In working through coding and presenting the D3, I leaned heavily on the D3 tutorial by Scott Murray and the tips of Charles Reid.
How to grow massive amounts of fruit flies
As we perpetuate the fruit fly circle of life, we need to start somewhere and I’m going to assume you already have some large amounts of egg laying flies in a population cage. These population cages are usually fed with yeast paste on some kind of sweet agar (molasses, apple juice, grape juice). Take the trays from the previous night’s feeding and gently wash the embryos into a double layer sieve so that the adult flies get stuck on the first layer and the embryos stay on the second. A boar hair paintbrush can be used to make sure all the embryos are recovered from the tray.
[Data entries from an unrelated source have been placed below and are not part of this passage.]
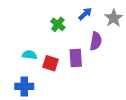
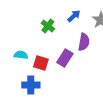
purple rectangle: (76, 58) -> (65, 58), turned 36
blue cross: (24, 86) -> (31, 85), moved

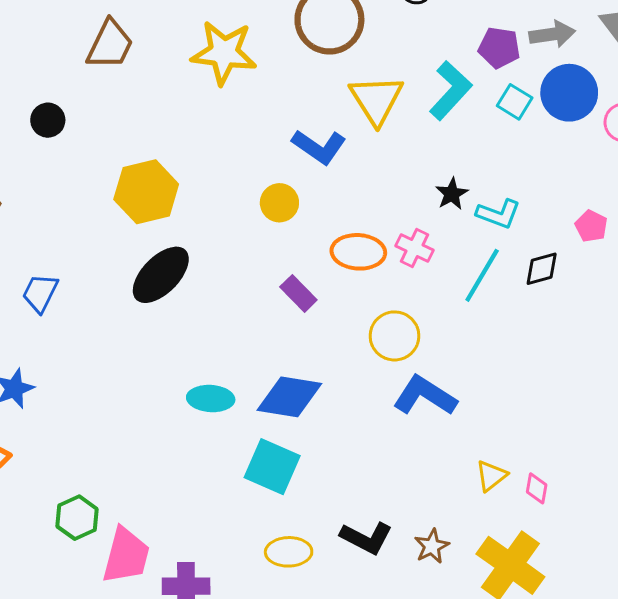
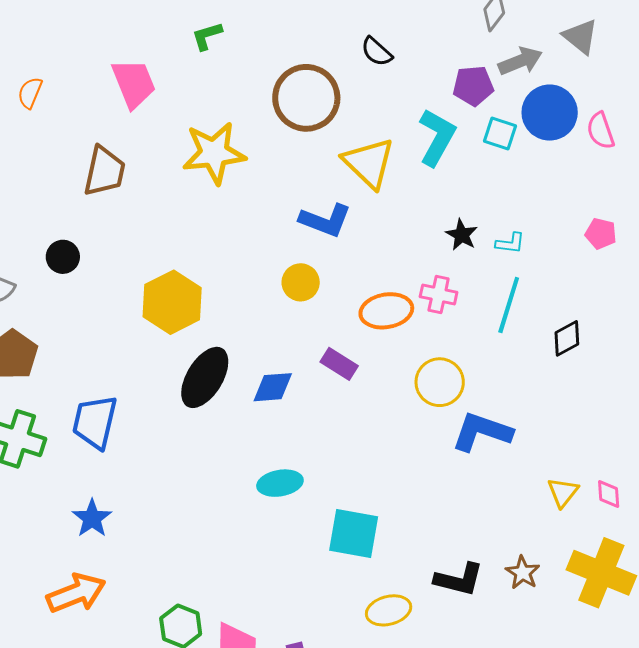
cyan L-shape: (498, 214) -> (510, 243), size x0.7
black diamond: (542, 269) -> (567, 338), moved
blue trapezoid: (40, 293) -> (95, 422), size x1.4
blue diamond: (289, 397) -> (273, 387), moved, size x0.7

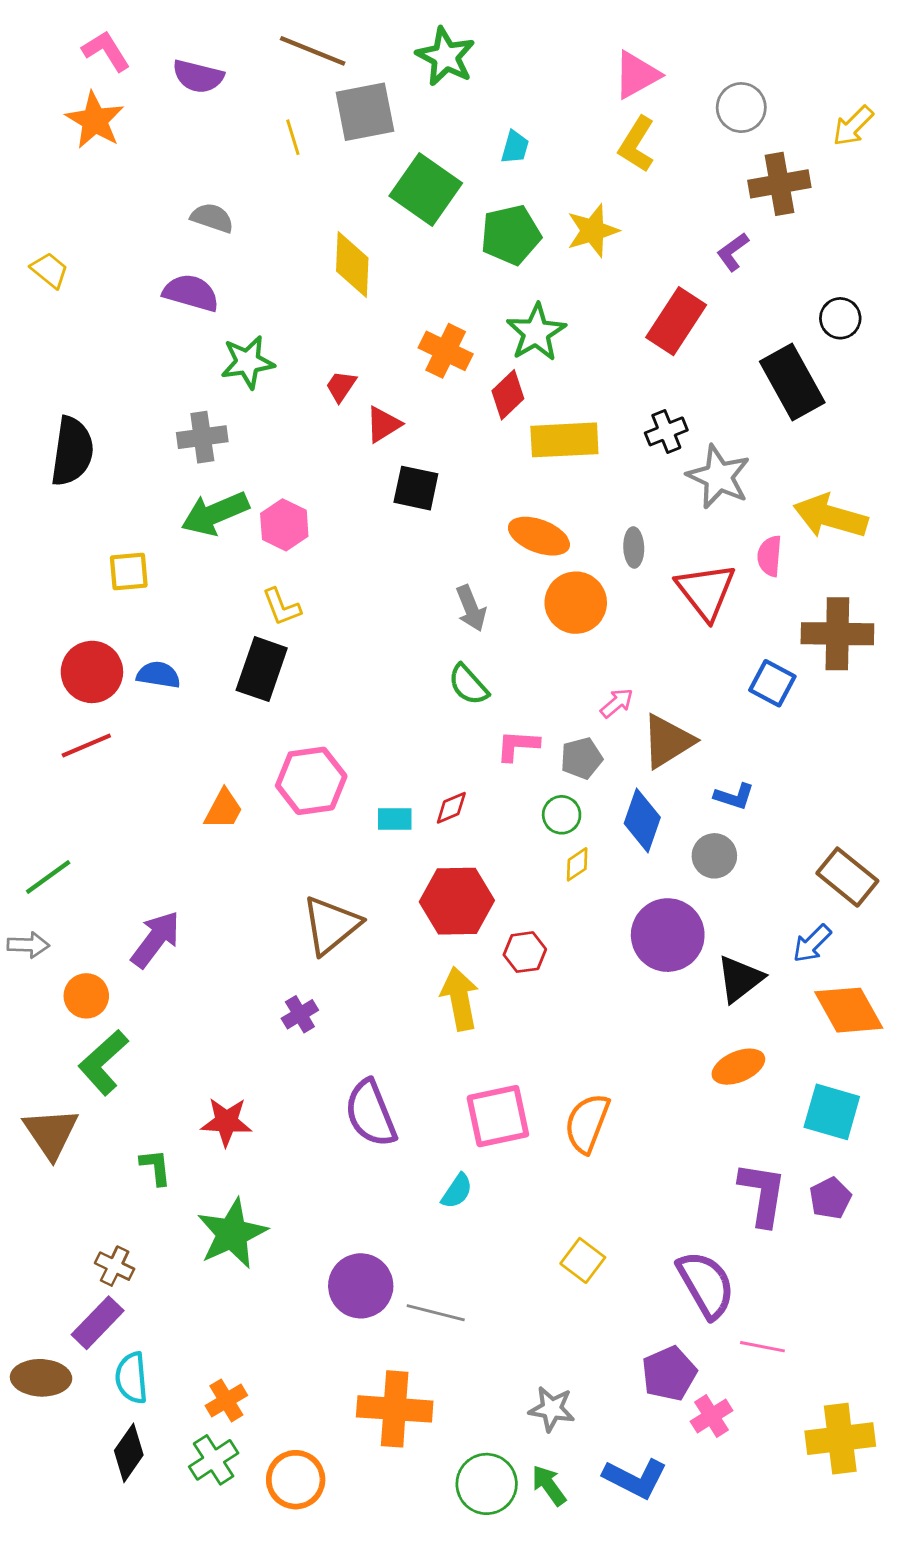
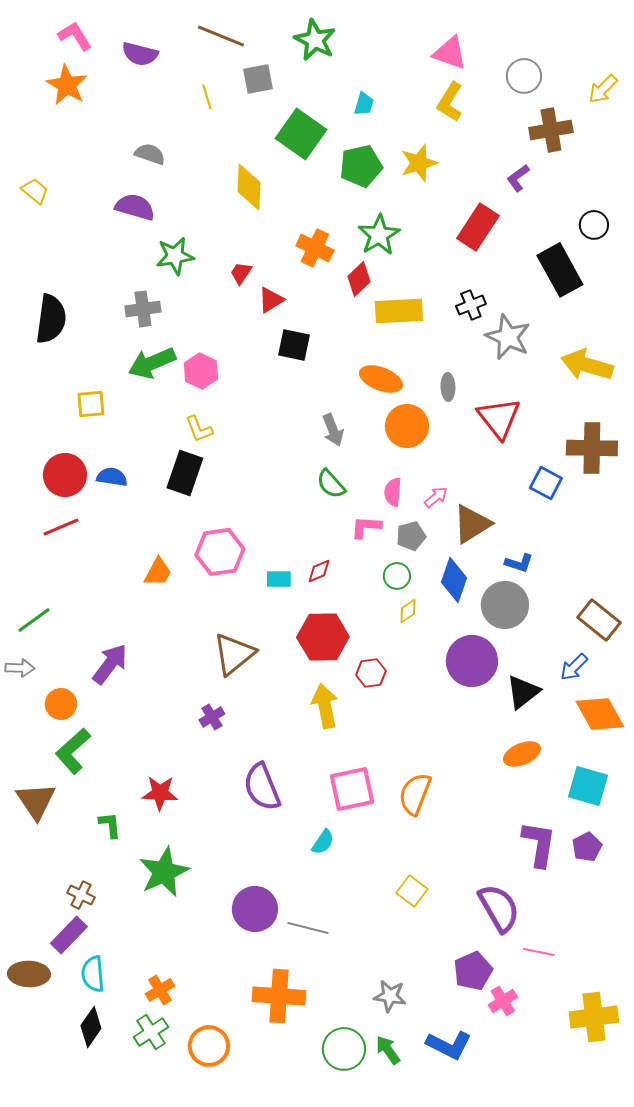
pink triangle: (637, 75) -> (450, 53), turned 48
gray square: (365, 112) -> (258, 79), size x0.7
pink semicircle: (770, 556) -> (393, 492), moved
gray circle: (714, 856) -> (505, 605), size x1.5

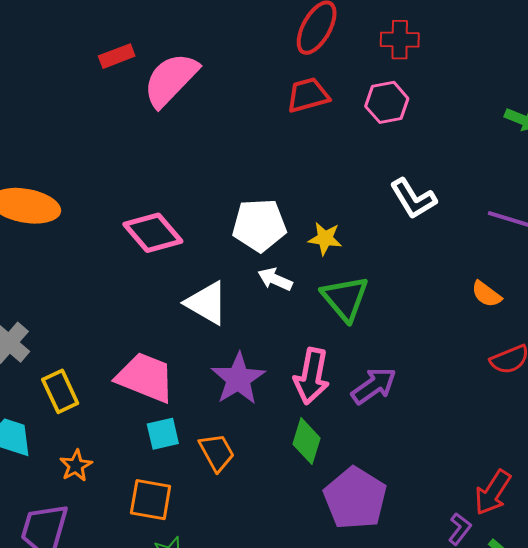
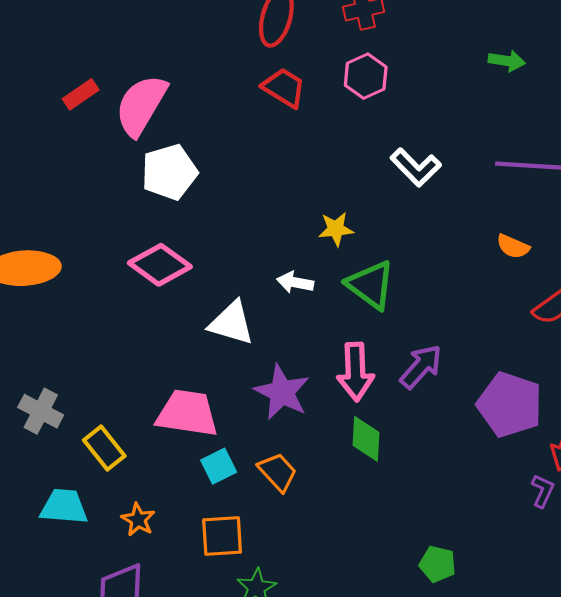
red trapezoid: (308, 95) -> (284, 88), turned 60
white pentagon: (259, 225) -> (169, 172), moved
purple pentagon: (355, 498) -> (510, 405), moved

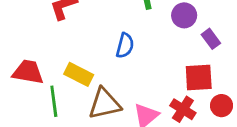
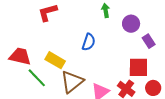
green line: (54, 101) -> (37, 78), turned -40
brown triangle: (105, 104) -> (72, 82), turned -30

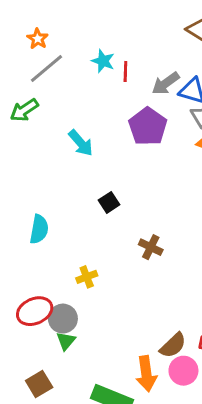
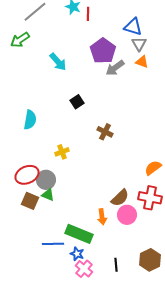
gray arrow: (166, 83) -> (115, 68), moved
green triangle: (66, 341) -> (48, 195), turned -48
orange arrow: (146, 374) -> (102, 217), size x0.7
brown square: (39, 384) -> (30, 201), moved, turned -36

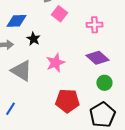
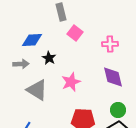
purple diamond: (97, 58) -> (113, 77), turned 35
green circle: (104, 83) -> (118, 110), moved

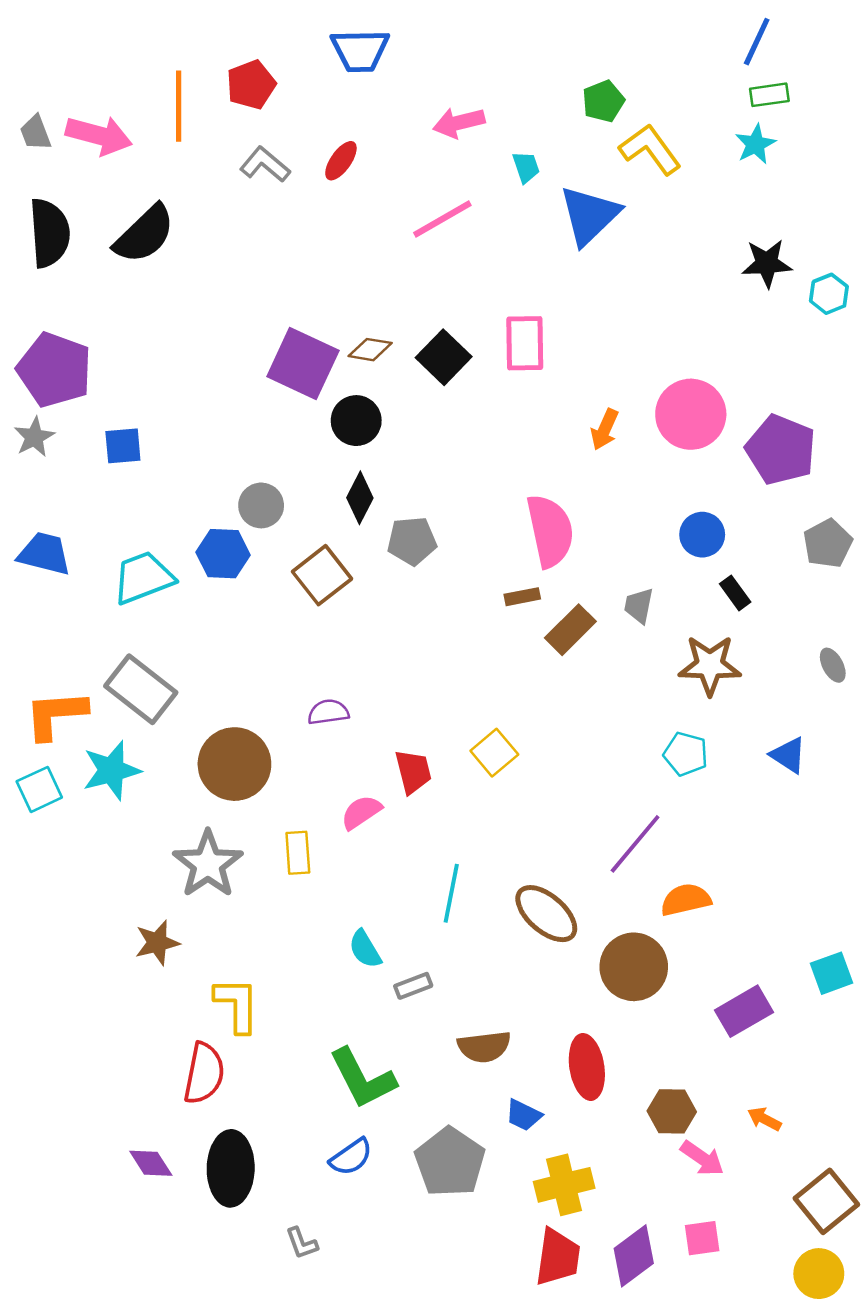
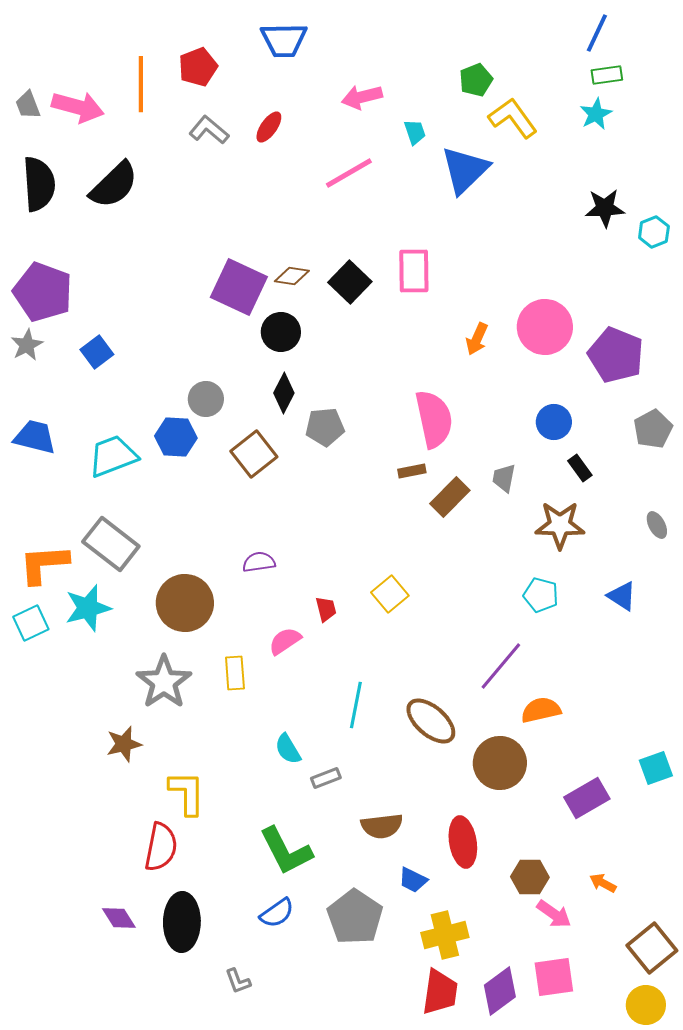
blue square: (123, 446) -> (97, 352), turned -32
red trapezoid: (413, 772) -> (326, 609), size x0.7
pink square: (702, 1238) -> (554, 977), size x1.4

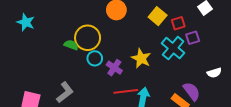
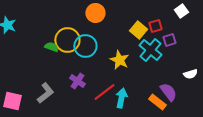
yellow square: (158, 16) -> (138, 30), moved
cyan circle: (95, 58) -> (85, 46), moved, size x1.5
purple cross: (114, 68) -> (77, 81), moved
red line: (126, 91) -> (104, 92), turned -30

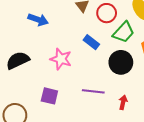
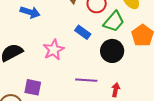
pink star: (61, 59) -> (54, 50), turned 30
purple square: (49, 96) -> (33, 87), moved

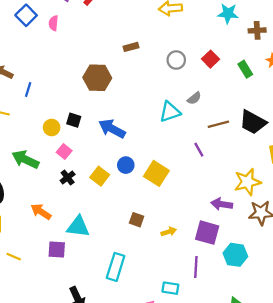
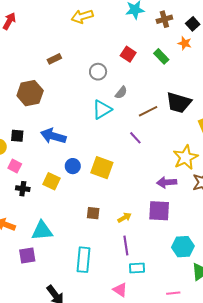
gray circle: (176, 60) -> (98, 72), moved
black cross: (68, 177) -> (23, 189), turned -32
cyan hexagon: (235, 255) -> (183, 247), moved
purple line: (196, 267) -> (126, 245), moved

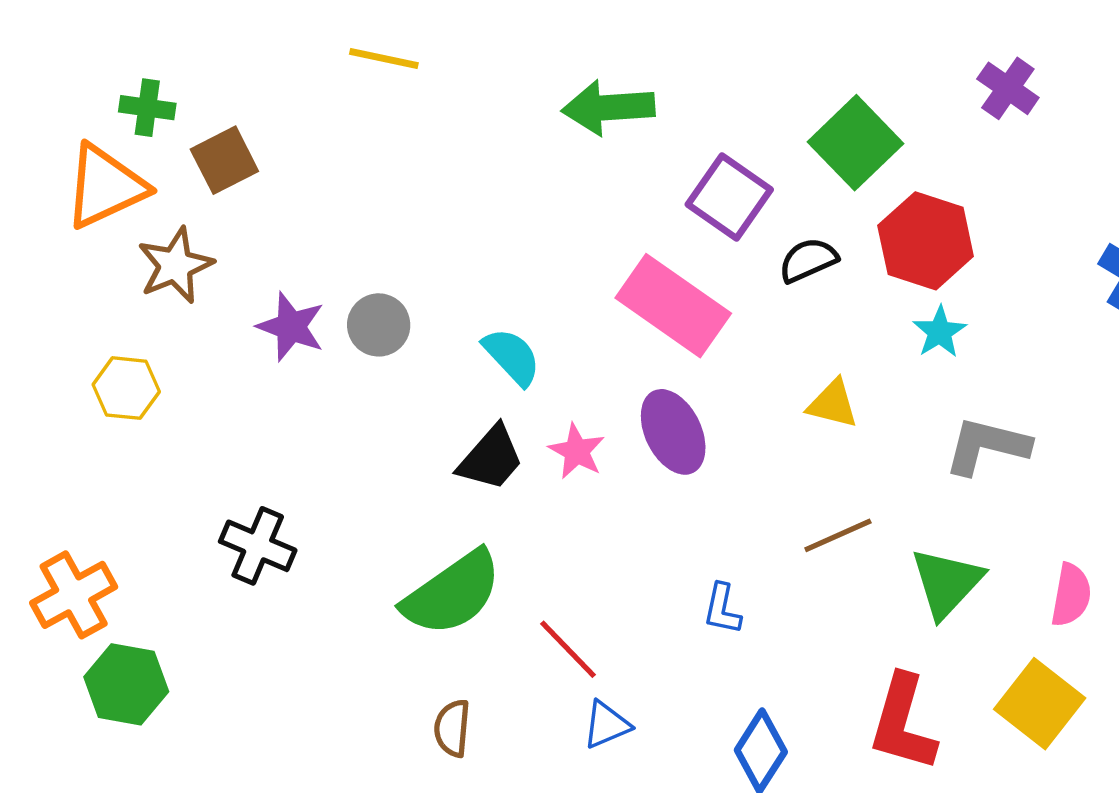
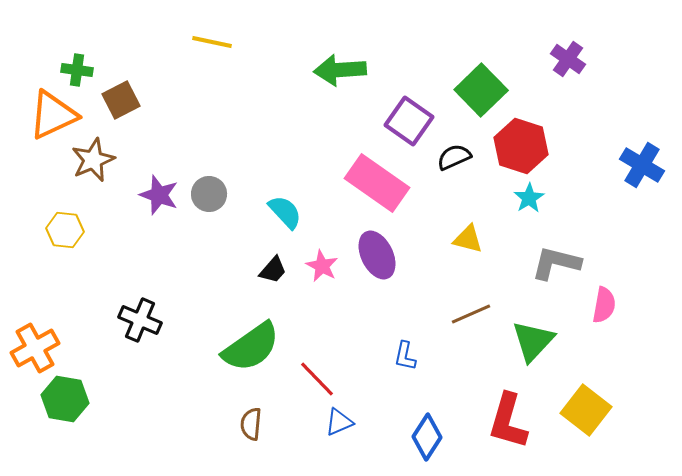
black trapezoid: (491, 458) -> (273, 270), size x0.7
pink semicircle: (1071, 595) -> (604, 305), moved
From here there are two ways to proceed: put the embryos in a box with yeast paste or put the embryos in bottles with banana paste and yeast. My fly strains didn’t do so well in the box so I’m going to show the bottle method.
To get an optimum number of flies in the next generation, around 120-150ml, you will need between 3-5 large trays of bottles with 40 bottles per tray. In each bottle tap a small amount of yeast.
[]
Now using a nickel spatula, scrape up a pile of embryos no bigger than a grain of rice. Not those basmati rice grains, more like jasmine rice. Half of a fat sushi rice gain. I like to tap the yeast onto one side and the embryos onto the other so that the yeast doesn’t dehydrate the embryos. I don’t know if that would really happen but it also helps to find the embryo pile when it isn’t blending into the yeast.
(
Once you have put the embryos into the full tray of bottles, plug them up, move to your incubator, and wait around 8-10 days.
It is hard to estimate the correct amount of embryos to put in each bottle. Too many and the larvae will be stressed, develop slower, and churn up the media so that it is goopy. Goopy bottles are really hard to tap the adults out of so don’t do that. On the other side, underpopulated bottles waste bottles since you need more of them. One tray of full but not too full bottles will yield around 50 ml of adult flies.
To collect the adult flies, I use a 200 ml flask and place it in an ice bucket with a bit of ice. I don’t pack the ice around the flack, it can be loose. The ice will keep the flies from trying to escape. Place a large funnel in the flask and tap each bottle into the flask. Be gentle with the flies in the flask and don’t shake them too much as you tap.
Once you have 120-150 ml of adult flies, dump them into your prepared population cage and get ready to do this again in a week!
Bottles and plugs can be purchased from FlyStuff, and the cages as well. I cut out the middleman for the population cages and bought acrylic tube from our local plastic supplier TapPlastics.